Re: Stochastic bisection support

Jan Kara <jack@xxxxxxx> · Mon, 22 Nov 2021 14:31:23 +0100

Hi!

On Mon 22-11-21 13:55:33, Christian Couder wrote:
> On Thu, Nov 18, 2021 at 9:33 PM Jan Kara <jack@xxxxxxx> wrote:
> >
> > Hello,
> >
> > In some cases regressions (or generally changes) we are trying to bisect have
> > probabilistic nature. This can for example happen for hard to trigger race
> > condition where it is difficult to distinguish working state from just not
> > hitting the race or it can happen for performance regressions where it is
> > sometimes difficult to distinguish random workload fluctuations from the
> > regression we are looking for. With standard bisection the only option we have
> > is to repeatedly test suggested bisection point until we are sure enough which
> > way to go. This leads to rather long bisection times and still a single wrong
> > decision whether a commit is good to bad renders the whole bisection useless.
> >
> > Stochastic bisection tries to address these problems. When deciding whether a
> > commit is good or bad, you can also specify your confidence in the decision.
> > For performance tests you can usually directly infer this confidence from the
> > distance of your current result from good/bad values, for hard to reproduce
> > races you are usually 100% confident for bad commits, for good commits you need
> > to somehow estimate your confidence based on past experience with reproducing
> > the issue.

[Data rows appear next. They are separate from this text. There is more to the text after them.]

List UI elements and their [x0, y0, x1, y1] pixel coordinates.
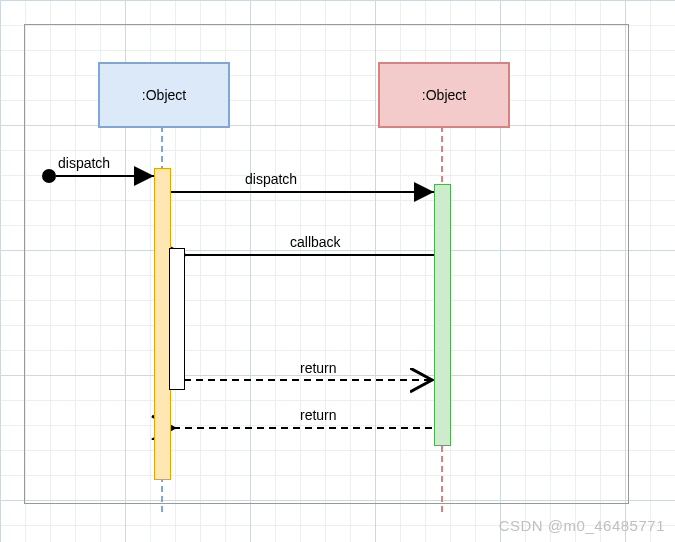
label-inner-return: return — [300, 360, 337, 376]
activation-left-nested[interactable] — [169, 248, 185, 390]
label-dispatch: dispatch — [245, 171, 297, 187]
found-message-origin — [42, 169, 56, 183]
watermark: CSDN @m0_46485771 — [499, 517, 665, 534]
label-start-dispatch: dispatch — [58, 155, 110, 171]
label-outer-return: return — [300, 407, 337, 423]
arrow-layer — [0, 0, 675, 542]
diagram-canvas[interactable]: :Object :Object — [0, 0, 675, 542]
label-callback: callback — [290, 234, 341, 250]
activation-right[interactable] — [434, 184, 451, 446]
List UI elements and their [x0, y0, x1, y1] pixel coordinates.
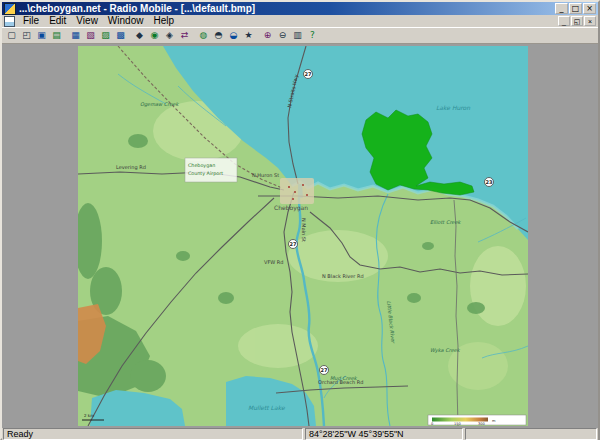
road-label: N Black River Rd: [322, 273, 364, 279]
creek-label: Ogemaw Creek: [140, 101, 179, 108]
svg-text:27: 27: [305, 71, 312, 77]
best-sites-icon[interactable]: ★: [241, 29, 256, 42]
map-client-area: 27 23 27 27 Cheboygan County Airport: [2, 44, 598, 428]
svg-text:Cheboygan: Cheboygan: [188, 163, 215, 168]
road-label: N Huron St: [252, 172, 279, 178]
picture-properties-icon[interactable]: ▧: [83, 29, 98, 42]
map-canvas[interactable]: 27 23 27 27 Cheboygan County Airport: [78, 46, 528, 426]
svg-text:m: m: [492, 419, 496, 423]
menu-window[interactable]: Window: [103, 15, 149, 27]
status-coordinates: 84°28'25"W 45°39'55"N: [305, 428, 463, 440]
map-properties-icon[interactable]: ▦: [68, 29, 83, 42]
systems-properties-icon[interactable]: ◈: [162, 29, 177, 42]
map-callout: Cheboygan County Airport: [185, 158, 237, 182]
child-minimize-button[interactable]: _: [558, 16, 570, 26]
svg-text:27: 27: [321, 367, 328, 373]
window-title: ...\cheboygan.net - Radio Mobile - [...\…: [19, 2, 555, 15]
cheboygan-city-area: [280, 178, 314, 204]
open-icon[interactable]: ◰: [19, 29, 34, 42]
help-icon[interactable]: ?: [305, 29, 320, 42]
creek-label: Mud Creek: [330, 375, 358, 381]
toolbar: ▢ ◰ ▣ ▤ ▦ ▧ ▨ ▩ ◆ ◉ ◈ ⇄ ◍ ◓ ◒ ★ ⊕ ⊖ ▥ ?: [2, 27, 598, 44]
creek-label: Wyka Creek: [430, 347, 461, 354]
print-icon[interactable]: ▤: [49, 29, 64, 42]
menu-view[interactable]: View: [71, 15, 103, 27]
route-shield: 27: [320, 366, 329, 375]
route-shield: 27: [289, 240, 298, 249]
elevation-legend: 0 150 300 m: [428, 415, 526, 426]
svg-text:County Airport: County Airport: [188, 171, 223, 176]
status-message: Ready: [3, 428, 303, 440]
route-coverage-icon[interactable]: ◒: [226, 29, 241, 42]
grid-icon[interactable]: ▥: [290, 29, 305, 42]
statusbar: Ready 84°28'25"W 45°39'55"N: [2, 428, 598, 440]
status-extra-panel: [465, 428, 597, 440]
merge-pictures-icon[interactable]: ▨: [98, 29, 113, 42]
menu-edit[interactable]: Edit: [44, 15, 71, 27]
radio-link-icon[interactable]: ⇄: [177, 29, 192, 42]
svg-text:27: 27: [290, 241, 297, 247]
child-close-button[interactable]: ×: [584, 16, 596, 26]
road-label: N Main St: [301, 218, 307, 242]
maximize-button[interactable]: □: [569, 3, 582, 14]
menubar: File Edit View Window Help _ ◱ ×: [2, 15, 598, 27]
app-icon: [4, 3, 16, 15]
new-icon[interactable]: ▢: [4, 29, 19, 42]
water-label: Mullett Lake: [248, 404, 286, 411]
titlebar: ...\cheboygan.net - Radio Mobile - [...\…: [2, 2, 598, 15]
close-button[interactable]: ×: [583, 3, 596, 14]
elevation-grid-icon[interactable]: ▩: [113, 29, 128, 42]
minimize-button[interactable]: _: [555, 3, 568, 14]
menu-help[interactable]: Help: [148, 15, 179, 27]
creek-label: Elliott Creek: [430, 219, 461, 225]
svg-text:300: 300: [478, 422, 486, 426]
svg-text:23: 23: [486, 179, 493, 185]
city-label: Cheboygan: [274, 204, 308, 212]
radio-mobile-window: ...\cheboygan.net - Radio Mobile - [...\…: [0, 0, 600, 440]
network-properties-icon[interactable]: ◆: [132, 29, 147, 42]
zoom-out-icon[interactable]: ⊖: [275, 29, 290, 42]
road-label: Levering Rd: [116, 164, 146, 171]
single-coverage-icon[interactable]: ◍: [196, 29, 211, 42]
svg-text:150: 150: [454, 422, 462, 426]
svg-text:2 km: 2 km: [84, 413, 94, 418]
save-icon[interactable]: ▣: [34, 29, 49, 42]
route-shield: 23: [485, 178, 494, 187]
combined-coverage-icon[interactable]: ◓: [211, 29, 226, 42]
window-controls: _ □ ×: [555, 3, 596, 14]
water-label: Lake Huron: [436, 104, 470, 111]
unit-properties-icon[interactable]: ◉: [147, 29, 162, 42]
child-window-controls: _ ◱ ×: [558, 16, 596, 26]
child-restore-button[interactable]: ◱: [571, 16, 583, 26]
route-shield: 27: [304, 70, 313, 79]
road-label: VFW Rd: [264, 259, 283, 265]
menu-file[interactable]: File: [18, 15, 44, 27]
document-icon[interactable]: [4, 16, 15, 27]
zoom-in-icon[interactable]: ⊕: [260, 29, 275, 42]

The stochastic bisection algorithm then uses these test results
> > and confidences to suggest next commit to try, tracking for each commit the
> > probability the commit is the bad one given current test results. Once some
> > commit reaches high enough probability (set when starting bisection) of being
> > the bad one, we stop bisecting and annouce this commit.
> 
> The following project is based on Bayesian Search Theory and might be
> interesting if you haven't looked at it:
> 
> https://github.com/Ealdwulf/BBChop

Thanks for the link. I already know about that project and I had a look
into it when doing some initial research. But the biggest limitation of
that project is that it works only for linear history. I need to generally
bisect Linux kernel repository which has enough merges that the limitation
of linear history makes the use of the above tool impractical.

Furthermore direct integration of stochastic bisection into git makes this
easier to integrate into our performance testing framework.

								Honza
-- 
Jan Kara <jack@xxxxxxxx>
SUSE Labs, CR